Franck had huge hands, capable of spanning twelve white keys on the keyboard. This allowed him unusual flexibility in voice-leading between internal parts in fugal composition, and in the size of the repeated chords which are a feature of much of his keyboard music. Of the Violin Sonata's writing it has been said: "Franck, blissfully apt to forget that not every musician's hands were as enormous as his own, littered the piano part (the last movement in particular) with major-tenth chords ... most mere pianistic mortals ever since have been obligated to spread them in order to play them at all."
The key to his music may be found in his personality. His friends record that he was "a man of utmost humility, simplicity, reverence and industry." Louis Vierne, a pupil and later organist titulaire of Notre-Dame, wrote in his memoirs that Franck showed a "constant concern for the dignity of his art, for the nobility of his mission, and for the fervent sincerity of his sermon in sound. . . . Joyous or melancholy, solemn or mystic, powerful or ethereal: Franck was all those at Sainte-Clotilde." That appraisal applies well to all Franck's approach to music.

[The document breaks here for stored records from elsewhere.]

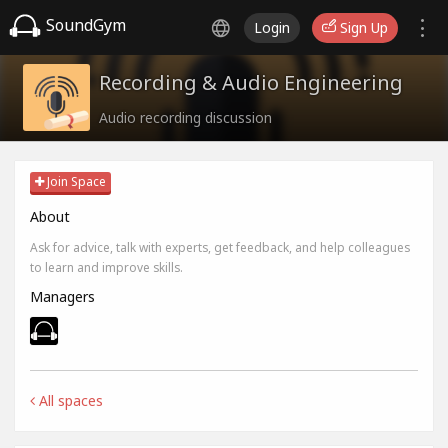
SoundGym
Login
Sign Up
Recording & Audio Engineering
Audio recording discussion
Join Space
About
Ask for advice, talk with experts, get feedback, and help colleagues
to learn and improve skills.
Managers
All spaces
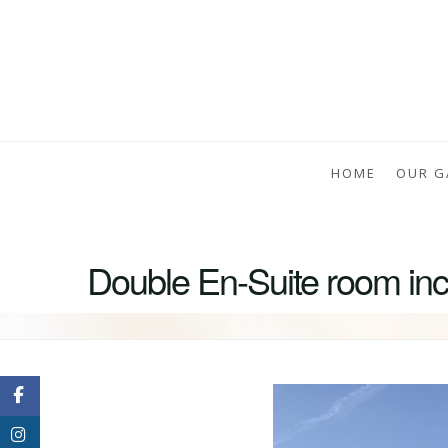
HOME
OUR G
Double En-Suite room incl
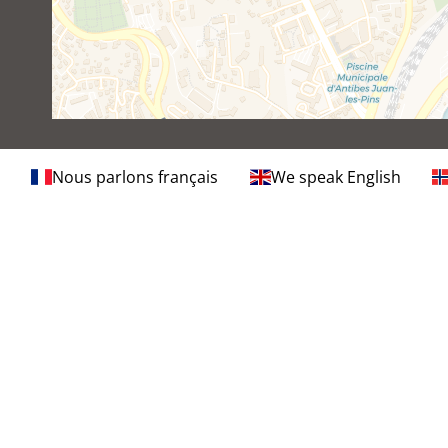
Nous parlons français
We speak English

Unusually for a composer of such importance and reputation, Franck's fame rests largely on a small number of compositions written in his later years, particularly his Symphony in D minor (1886–88), the Symphonic Variations for piano and orchestra (1885), the Prelude, Chorale and Fugue for piano solo (1884), the Sonata for Violin and Piano in A major (1886), the Piano Quintet in F minor (1879), and the symphonic poem Le Chasseur maudit (1883). The Symphony was especially admired and influential among the younger generation of French composers and was highly responsible for reinvigorating the French symphonic tradition after years of decline. One of his best known shorter works is the motet setting Panis Angelicus, which was originally written for tenor solo with organ and string accompaniment, but has also been arranged for other voices and instrumental combinations.
As an organist he was particularly noted for his skill in improvisation, and on the basis of merely twelve major organ works, Franck is considered by many the greatest composer of organ music after Bach. His works were some of the finest organ pieces to come from France in over a century, and laid the groundwork for the French symphonic organ style. In particular, his Grande Pièce Symphonique, a 25 minute work, paved the way for the organ symphonies of Charles-Marie Widor, Louis Vierne, and Marcel Dupré.
Franck exerted a significant influence on music. He helped to renew and reinvigorate chamber music and developed the use of cyclic form. Claude Debussy and Maurice Ravel remembered and employed the cyclic form, although their concepts of music were no longer the same as Franck's. Relating Franck as organist and composer to his place in French music, Smith states that "the concept of César Franck as organist and undisputed master of nineteenth-century French organ composition pervades nearly every reference to his works in other media.